↓
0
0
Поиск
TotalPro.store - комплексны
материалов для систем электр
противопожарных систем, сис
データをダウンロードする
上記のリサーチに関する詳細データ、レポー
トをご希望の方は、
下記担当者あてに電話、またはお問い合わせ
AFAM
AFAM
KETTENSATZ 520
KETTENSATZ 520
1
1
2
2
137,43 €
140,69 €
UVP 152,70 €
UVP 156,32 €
↑
↓
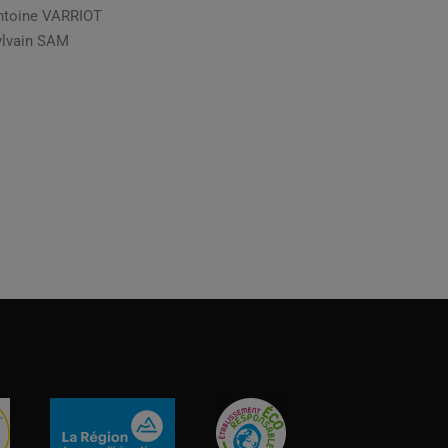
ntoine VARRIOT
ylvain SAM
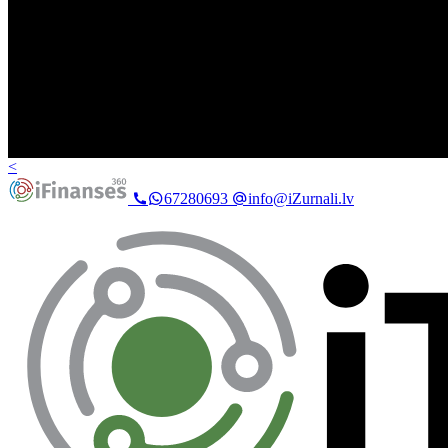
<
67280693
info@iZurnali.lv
↑
↓
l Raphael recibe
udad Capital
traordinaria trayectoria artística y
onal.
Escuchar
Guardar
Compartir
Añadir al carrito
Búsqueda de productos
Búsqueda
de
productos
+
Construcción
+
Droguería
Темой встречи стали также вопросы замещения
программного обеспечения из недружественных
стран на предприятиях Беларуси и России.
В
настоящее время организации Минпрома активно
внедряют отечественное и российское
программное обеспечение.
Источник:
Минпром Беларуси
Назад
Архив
↑
* THE PROBLEM *
For the listing above, give the number of lines in which the string "Беларуси" occurs, and nothing else.

* THE COMPLETED TASK *
2